Iceland heading for “deep economic slump”

Iceland is becoming a consumption-driven economy again, says Vilhjálmur Egilsson.

Iceland is becoming a consumption-driven economy again, says Vilhjálmur Egilsson. Photo: Iceland Monitor/Eggert Jóhannesson

A prominent Icelandic economist has predicted tough economic times ahead for Iceland, with the current tourism boom only going some way towards mitigating the effects.

“There is nothing to prevent a deep economic slump within the next five years,” says Vilhjálmur Egilsson to Icelandic TV station Hringbraut (link in Icelandic). “This will probably hit us in the course of the next government.”

Egilsson is an economist and former Member of Parliament, and is current Rector of Bifröst University.

“In recent years, we have been knowingly adding wood to the fire and backing ourselves into a corner. The only way out is a crash,” he warns ominously.

MORE: Signs of Iceland’s economy overheating

High wage rises are creating a bubble, predicts Egilsson. “The annual rise in the wage index has been in double figures for the past six months in a row, and it looks like this trend will continue.”

Vilhjálmur Egilsson, Rector of Bifröst University.

Vilhjálmur Egilsson, Rector of Bifröst University. Photo: Iceland Monitor/Kristinn Ingvarsson

“Iceland is now returning to a consumption-driven economy and wage rises are outstripping what business can actually deal with ,” he says in his TV interview. “We can now start counting down to the bubble bursting.”
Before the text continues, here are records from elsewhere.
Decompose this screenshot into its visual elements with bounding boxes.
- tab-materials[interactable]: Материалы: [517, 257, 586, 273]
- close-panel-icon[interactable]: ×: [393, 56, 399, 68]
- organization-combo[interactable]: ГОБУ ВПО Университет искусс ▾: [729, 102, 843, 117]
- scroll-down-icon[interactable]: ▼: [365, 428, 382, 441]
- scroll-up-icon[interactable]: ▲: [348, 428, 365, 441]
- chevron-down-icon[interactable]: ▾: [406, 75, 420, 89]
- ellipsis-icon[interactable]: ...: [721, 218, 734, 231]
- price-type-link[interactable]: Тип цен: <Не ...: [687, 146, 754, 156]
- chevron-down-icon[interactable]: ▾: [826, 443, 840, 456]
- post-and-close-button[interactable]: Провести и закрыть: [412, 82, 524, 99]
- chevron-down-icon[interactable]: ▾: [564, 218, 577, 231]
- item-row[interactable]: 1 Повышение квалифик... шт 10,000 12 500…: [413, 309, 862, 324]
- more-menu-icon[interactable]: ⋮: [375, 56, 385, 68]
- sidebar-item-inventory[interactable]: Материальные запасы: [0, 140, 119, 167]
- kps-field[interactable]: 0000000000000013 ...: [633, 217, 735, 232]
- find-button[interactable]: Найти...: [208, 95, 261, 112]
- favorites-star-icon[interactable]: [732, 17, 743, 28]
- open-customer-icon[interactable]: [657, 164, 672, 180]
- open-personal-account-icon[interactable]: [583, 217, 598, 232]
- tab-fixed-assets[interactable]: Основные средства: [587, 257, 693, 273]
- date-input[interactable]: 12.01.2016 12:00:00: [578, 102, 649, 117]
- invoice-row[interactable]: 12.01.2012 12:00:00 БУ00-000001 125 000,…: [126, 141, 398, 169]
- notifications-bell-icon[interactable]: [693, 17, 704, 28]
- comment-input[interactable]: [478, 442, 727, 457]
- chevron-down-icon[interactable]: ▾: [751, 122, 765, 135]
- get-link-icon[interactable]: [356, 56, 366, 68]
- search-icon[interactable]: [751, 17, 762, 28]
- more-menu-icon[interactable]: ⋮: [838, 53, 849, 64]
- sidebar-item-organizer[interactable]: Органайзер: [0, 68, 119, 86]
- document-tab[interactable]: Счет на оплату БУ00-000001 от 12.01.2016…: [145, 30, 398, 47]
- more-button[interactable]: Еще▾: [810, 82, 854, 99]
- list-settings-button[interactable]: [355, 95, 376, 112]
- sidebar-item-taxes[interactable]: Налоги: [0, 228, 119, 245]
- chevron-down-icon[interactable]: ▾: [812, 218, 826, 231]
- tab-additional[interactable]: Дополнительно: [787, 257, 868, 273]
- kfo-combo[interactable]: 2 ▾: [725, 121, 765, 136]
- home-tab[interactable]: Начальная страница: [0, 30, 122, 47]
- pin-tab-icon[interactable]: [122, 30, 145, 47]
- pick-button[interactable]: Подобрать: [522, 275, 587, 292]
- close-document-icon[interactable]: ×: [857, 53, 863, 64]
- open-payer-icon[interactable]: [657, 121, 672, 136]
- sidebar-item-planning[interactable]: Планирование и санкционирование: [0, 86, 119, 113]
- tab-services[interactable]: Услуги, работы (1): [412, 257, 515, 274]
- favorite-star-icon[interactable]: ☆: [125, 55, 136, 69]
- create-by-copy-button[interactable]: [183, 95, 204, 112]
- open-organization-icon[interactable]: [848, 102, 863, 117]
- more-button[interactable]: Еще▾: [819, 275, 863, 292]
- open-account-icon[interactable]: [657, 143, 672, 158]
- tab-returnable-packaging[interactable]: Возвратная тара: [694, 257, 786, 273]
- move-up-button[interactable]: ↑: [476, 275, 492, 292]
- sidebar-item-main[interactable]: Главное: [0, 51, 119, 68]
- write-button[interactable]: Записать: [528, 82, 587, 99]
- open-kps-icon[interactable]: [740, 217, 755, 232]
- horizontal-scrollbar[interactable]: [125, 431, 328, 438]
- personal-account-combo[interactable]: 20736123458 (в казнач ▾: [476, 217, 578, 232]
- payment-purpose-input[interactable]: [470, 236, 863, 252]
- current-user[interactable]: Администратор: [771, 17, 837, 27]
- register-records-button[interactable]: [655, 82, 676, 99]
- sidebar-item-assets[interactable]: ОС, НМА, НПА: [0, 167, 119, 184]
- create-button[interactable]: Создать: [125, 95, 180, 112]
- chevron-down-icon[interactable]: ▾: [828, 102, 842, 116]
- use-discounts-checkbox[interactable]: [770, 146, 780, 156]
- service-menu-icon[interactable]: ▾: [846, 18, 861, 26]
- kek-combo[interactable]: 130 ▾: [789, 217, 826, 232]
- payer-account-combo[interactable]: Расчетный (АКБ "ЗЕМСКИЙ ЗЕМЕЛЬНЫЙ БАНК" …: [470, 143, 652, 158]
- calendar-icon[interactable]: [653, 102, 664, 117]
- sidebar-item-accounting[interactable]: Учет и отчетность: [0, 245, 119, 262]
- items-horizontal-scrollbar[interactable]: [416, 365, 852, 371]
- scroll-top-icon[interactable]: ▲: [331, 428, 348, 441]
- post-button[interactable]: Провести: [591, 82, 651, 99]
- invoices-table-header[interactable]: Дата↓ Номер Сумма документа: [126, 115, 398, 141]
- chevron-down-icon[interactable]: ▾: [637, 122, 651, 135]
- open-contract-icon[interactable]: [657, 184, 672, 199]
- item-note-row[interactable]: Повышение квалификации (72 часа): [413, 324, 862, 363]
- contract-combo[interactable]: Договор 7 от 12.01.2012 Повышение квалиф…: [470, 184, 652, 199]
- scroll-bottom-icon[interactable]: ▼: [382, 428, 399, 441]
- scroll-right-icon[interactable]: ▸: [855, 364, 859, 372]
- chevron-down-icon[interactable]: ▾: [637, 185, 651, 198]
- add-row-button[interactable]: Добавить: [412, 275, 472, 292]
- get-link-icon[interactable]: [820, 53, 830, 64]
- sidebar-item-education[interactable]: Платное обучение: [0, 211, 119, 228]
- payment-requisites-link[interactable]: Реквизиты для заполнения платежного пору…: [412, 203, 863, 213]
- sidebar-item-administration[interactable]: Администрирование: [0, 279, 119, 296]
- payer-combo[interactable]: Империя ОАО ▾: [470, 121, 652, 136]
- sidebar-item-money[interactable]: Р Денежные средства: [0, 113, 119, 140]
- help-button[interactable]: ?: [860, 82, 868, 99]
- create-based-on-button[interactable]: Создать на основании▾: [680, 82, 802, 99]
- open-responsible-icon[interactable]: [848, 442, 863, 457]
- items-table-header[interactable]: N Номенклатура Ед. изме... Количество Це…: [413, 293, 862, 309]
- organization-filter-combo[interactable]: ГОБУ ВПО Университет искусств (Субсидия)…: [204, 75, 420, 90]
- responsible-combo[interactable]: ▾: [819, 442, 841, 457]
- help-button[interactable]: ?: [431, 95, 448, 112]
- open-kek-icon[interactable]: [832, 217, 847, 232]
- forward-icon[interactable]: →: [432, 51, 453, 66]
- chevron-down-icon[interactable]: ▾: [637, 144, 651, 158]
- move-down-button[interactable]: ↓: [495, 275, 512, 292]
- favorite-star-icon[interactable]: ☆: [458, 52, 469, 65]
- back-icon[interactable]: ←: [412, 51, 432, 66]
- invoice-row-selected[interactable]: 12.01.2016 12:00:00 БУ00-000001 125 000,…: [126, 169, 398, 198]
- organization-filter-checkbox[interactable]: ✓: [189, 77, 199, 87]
But won’t Iceland be saved by its current epic boom in tourism ?

“The growth in tourism has given Iceland a certain ‘buffer’ when it comes to the economy. But there is a danger that even tourism operators will fail to cope as costs rise and a strengthening króna makes Iceland more expensive for tourists .”

MORE: “Black clouds” for Iceland’s economy

“Looking at the issue, I think it’s likely this ‘buffer’ from tourism will hold out for the next two years, but then we shall see the wage bubble burst – with predictable consequences – within in the next five years.”

“I hope I am wrong,” says Egilsson, “but this really is likely to happen.”